La Chaise-Dieu means "the Seat of God" in French (from the Occitan "Chasa Dieu") and is a reference to the Benedictine abbey which was founded on the site in 1043 by Robert de Turlande, a kinsman of Gerald of Aurillac and canon of Saint Julian's church at Brioude, nearby. Robert served an apprenticeship at Cluny under Abbot Odilo, then served as abbot in the community he founded in the wilderness here, initially in the company of a repentant knight, Stephen. The traditional date of the founding is 28 December 1043. The abbey had over 300 monks and 42 outlying priories depending on it when Robert de Turlande died, probably in 1067. After his death, Robert was quickly canonized (1095) as Saint Robert de Turlande (also known as Saint Robert of Chaise-Dieu). The Chaise-Dieu continued to grow throughout the Middle Ages, becoming the motherhouse of further congregations of Black Monks. Pope Clement VI began his vocation as a monk at Chaise Dieu and was the patron of the vast abbey church (built 1344–1350), a suitable setting for his tomb.

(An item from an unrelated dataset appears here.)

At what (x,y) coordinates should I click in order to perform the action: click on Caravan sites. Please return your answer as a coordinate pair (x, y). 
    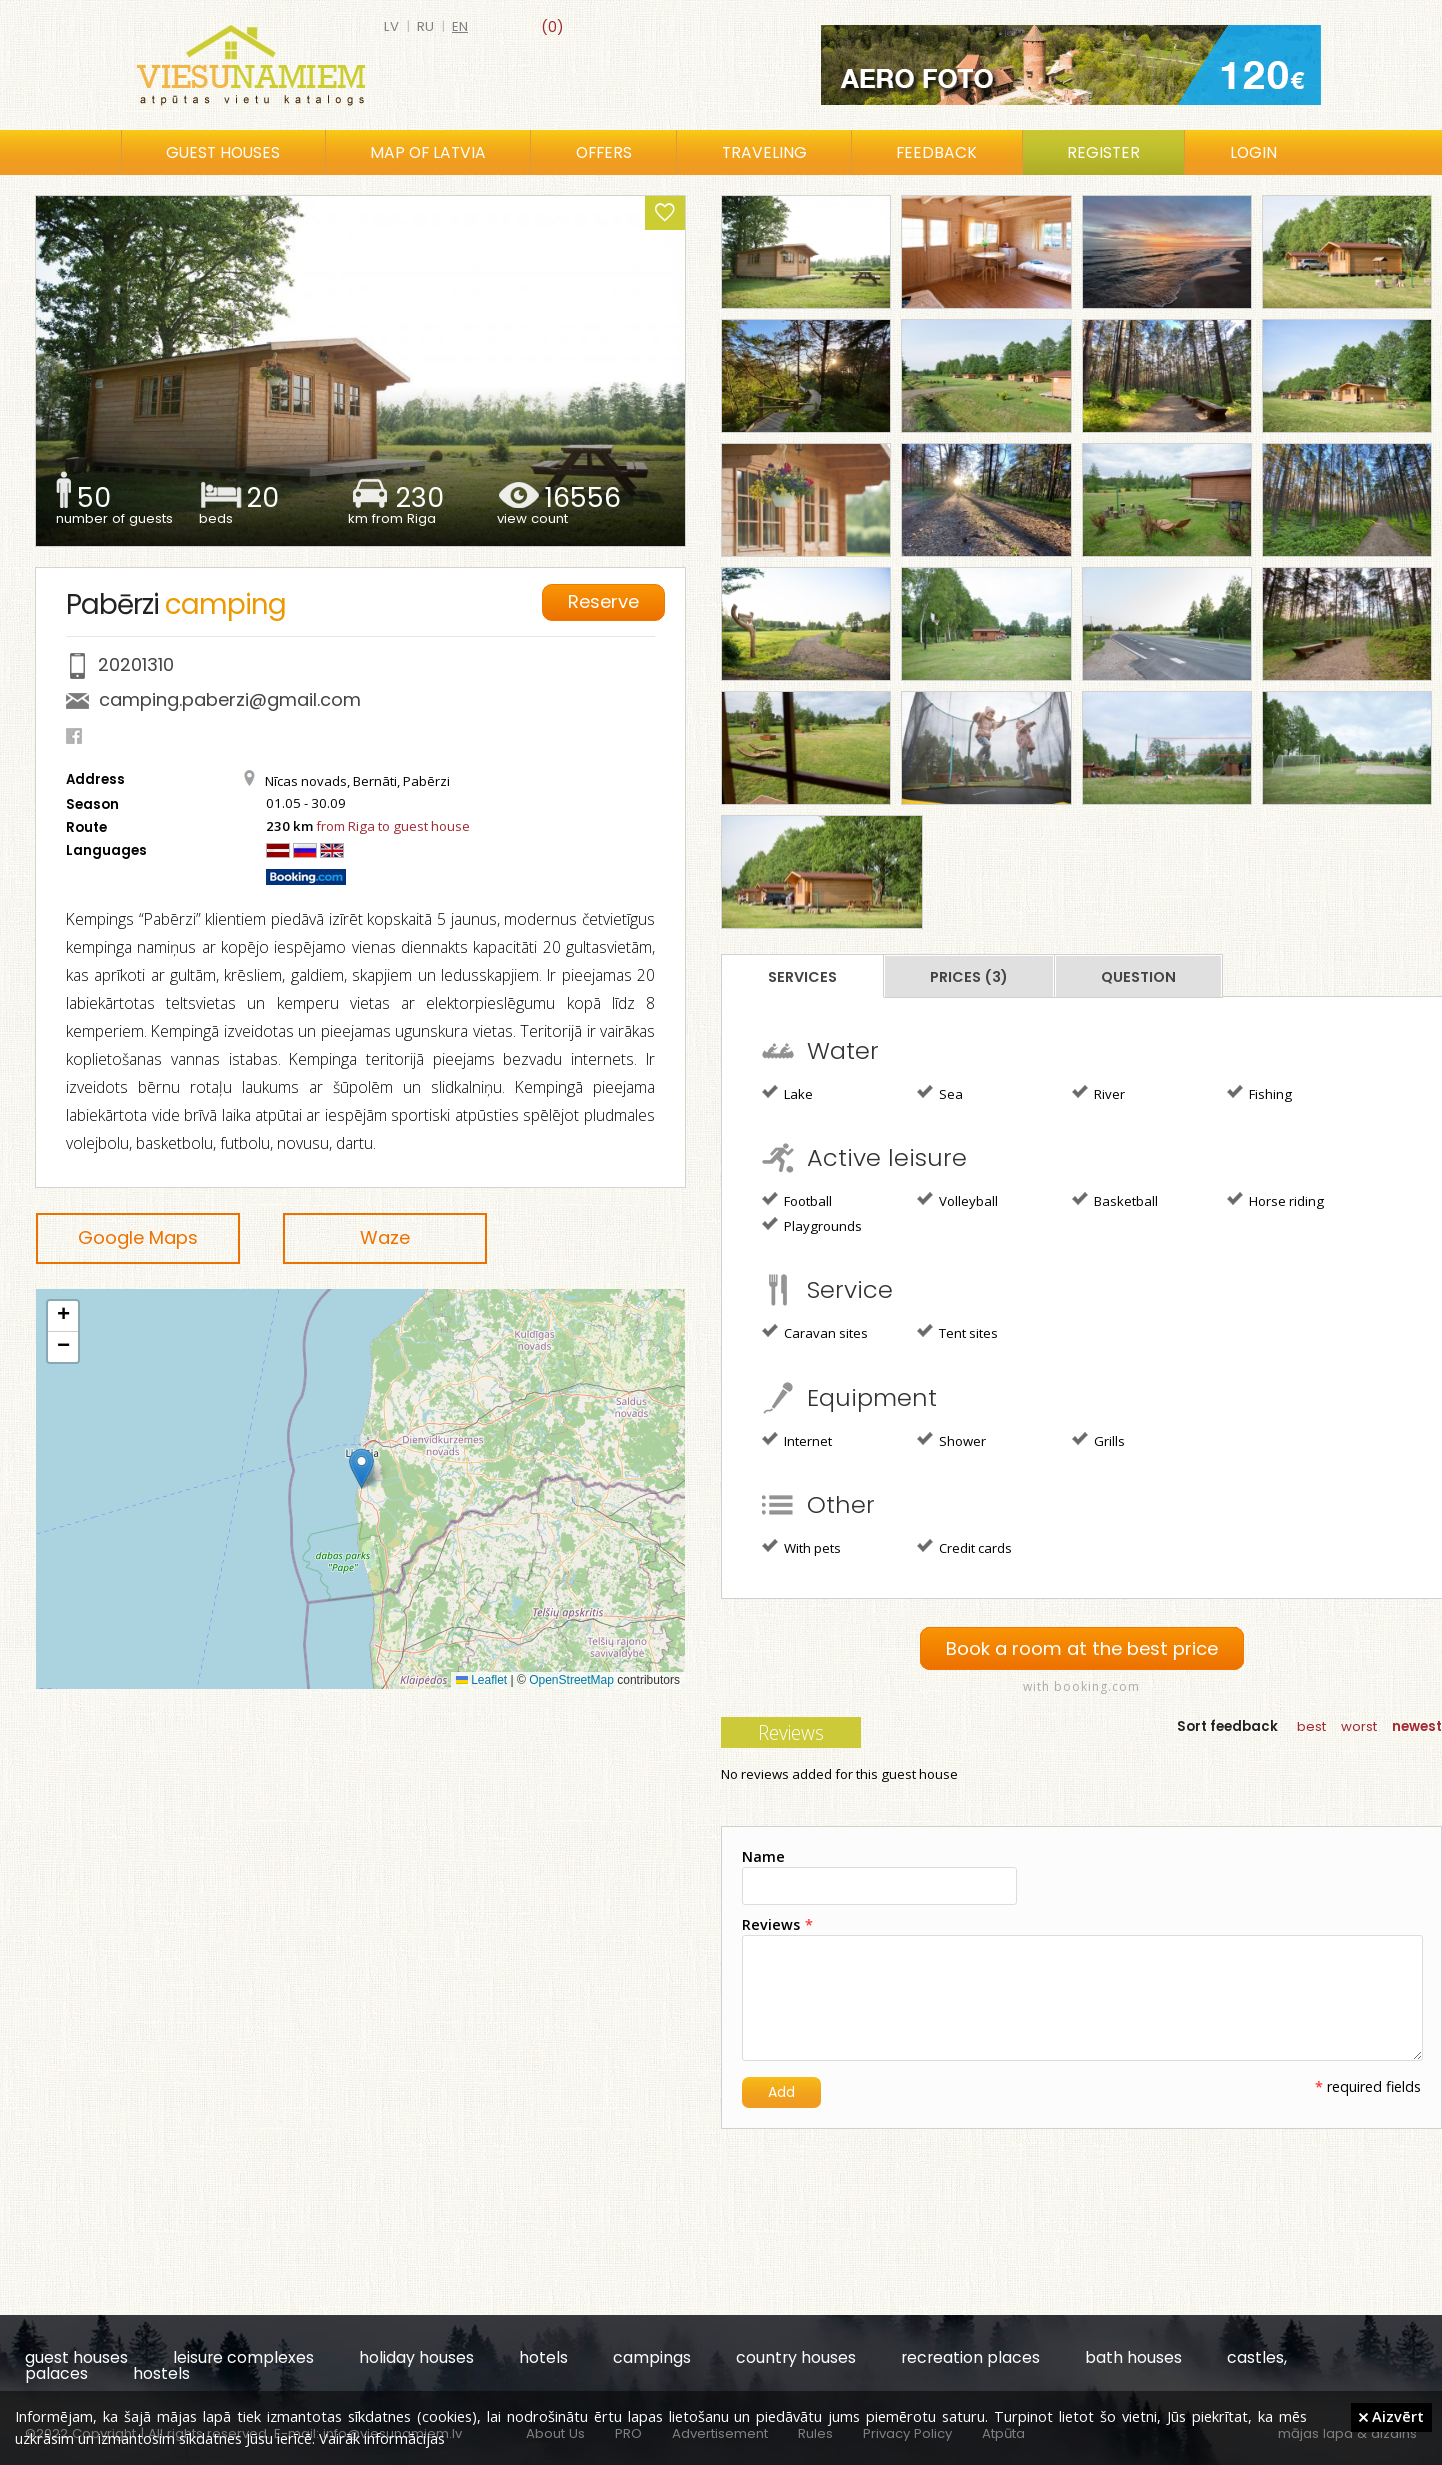
    Looking at the image, I should click on (815, 1332).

The monks were driven out and the abbey secularized during the French Revolution. Clement's vast abbey church, his tomb and the abbey cloister remain. The fresco of the Dance of Death (ca 1470) is a famous example of this motif, which gained wide currency following the visitations of the Black Death. The partners of the figures are skeletons and the parade strictly follows precedence of contemporary society, with Adam and Eve preceding all: the pope then the emperor, the legate, the prince, the cardinal, the High Constable, the patriarch, the knight, then the abbot, the townsman, the merchant, the lady, ending with the lawyer, the minstrel, the clerk, the ploughman, the monk, the innocent child and the pilgrim.

Between 1727 and 1740, the Jansenist bishop Jean Soanen was exiled to the abbey.

==Culture==
French pianist Georges Cziffra started an annual festival of sacred music in La Chaise-Dieu in 1966.